Sadly the fellow who saved this crane by buying it in 2011, David Lewis, passed away last year, which is why the crane was advertised for sale once again. The good news is that it has been purchased by the Lancashire Mining Museum located at Astley Green, Manchester, with the help of a grant of £11,020 from the Hamilton Davis Trust. The crane was moved from Crewe on the 18th December 2019 to its new home.

At this time we do not know whether there is an aspiration to return the crane to working order, but it actually doesn't appear superficially to be in bad condition when moved, and restoration to working order is probably possible, albeit expensive. The BDCA hopes in due course to make contact with the Lancashire Mining Museum and find out more about the future intended for this remarkable survivor.

There is a 12-minute video of the crane leaving Crewe at https://www.youtube.com/watch?v=bBjpKKk ... e=youtu.be which is well worth a watch, and if nothing else provides a very graphic illustration of the benefits of independent rear-wheel-steering on a long trailer, and a good example of extremely skilled driving. I was also pleased to see that the move was contracted to Reid Freight, since those who followed the saga of this crane before will probably remember that David Reid was the person who played the most significant role in ensuring its survival last time. If you do watch the video, look out for the Tesco sign at around the 9:00 minute mark, under the present circumstances it is somewhat topical!
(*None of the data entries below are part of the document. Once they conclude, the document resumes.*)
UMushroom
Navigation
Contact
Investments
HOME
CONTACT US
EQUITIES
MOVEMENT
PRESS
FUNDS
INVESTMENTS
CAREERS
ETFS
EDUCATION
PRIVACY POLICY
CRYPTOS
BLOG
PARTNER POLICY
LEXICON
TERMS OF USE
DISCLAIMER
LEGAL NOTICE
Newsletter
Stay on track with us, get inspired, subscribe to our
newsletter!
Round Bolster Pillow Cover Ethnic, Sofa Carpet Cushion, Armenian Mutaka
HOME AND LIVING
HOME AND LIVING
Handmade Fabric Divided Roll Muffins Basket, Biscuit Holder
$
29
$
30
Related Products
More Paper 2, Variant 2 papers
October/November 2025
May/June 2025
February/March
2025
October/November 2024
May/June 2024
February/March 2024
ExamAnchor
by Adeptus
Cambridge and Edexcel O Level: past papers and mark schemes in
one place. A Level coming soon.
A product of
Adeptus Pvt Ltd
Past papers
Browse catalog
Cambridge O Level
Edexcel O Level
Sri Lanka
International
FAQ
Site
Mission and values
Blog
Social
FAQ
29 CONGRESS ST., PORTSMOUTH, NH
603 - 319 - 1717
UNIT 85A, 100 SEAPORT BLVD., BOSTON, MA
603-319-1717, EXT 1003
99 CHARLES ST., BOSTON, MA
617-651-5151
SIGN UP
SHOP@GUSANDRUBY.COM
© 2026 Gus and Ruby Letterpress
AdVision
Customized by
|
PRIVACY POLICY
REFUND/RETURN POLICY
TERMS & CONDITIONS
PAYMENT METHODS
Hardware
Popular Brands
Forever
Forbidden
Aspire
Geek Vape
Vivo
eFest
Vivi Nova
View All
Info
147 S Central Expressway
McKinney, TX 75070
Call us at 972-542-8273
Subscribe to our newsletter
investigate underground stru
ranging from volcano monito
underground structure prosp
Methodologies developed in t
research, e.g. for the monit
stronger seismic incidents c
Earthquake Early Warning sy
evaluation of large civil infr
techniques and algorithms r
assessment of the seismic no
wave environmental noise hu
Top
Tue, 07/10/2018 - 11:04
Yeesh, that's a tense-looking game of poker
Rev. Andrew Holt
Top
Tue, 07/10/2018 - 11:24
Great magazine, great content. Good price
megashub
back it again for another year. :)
The video does wrongly date the crane to 1903, it is actually 1908 of course.

The Lancashire Mining Museum has a website here:- https://lancashireminingmuseum.org/

The Hamilton Davis Trust (about which I know nothing except that I admire the trustees' good taste in approving worthy projects for grants) has mention of the grant for the crane on its website here:- https://hamiltondavies.org.uk/grant_years/2019-20/

This crane must have used up almost nine lives by now, let us hope that a period of stability and conservation, if not restoration, will now follow.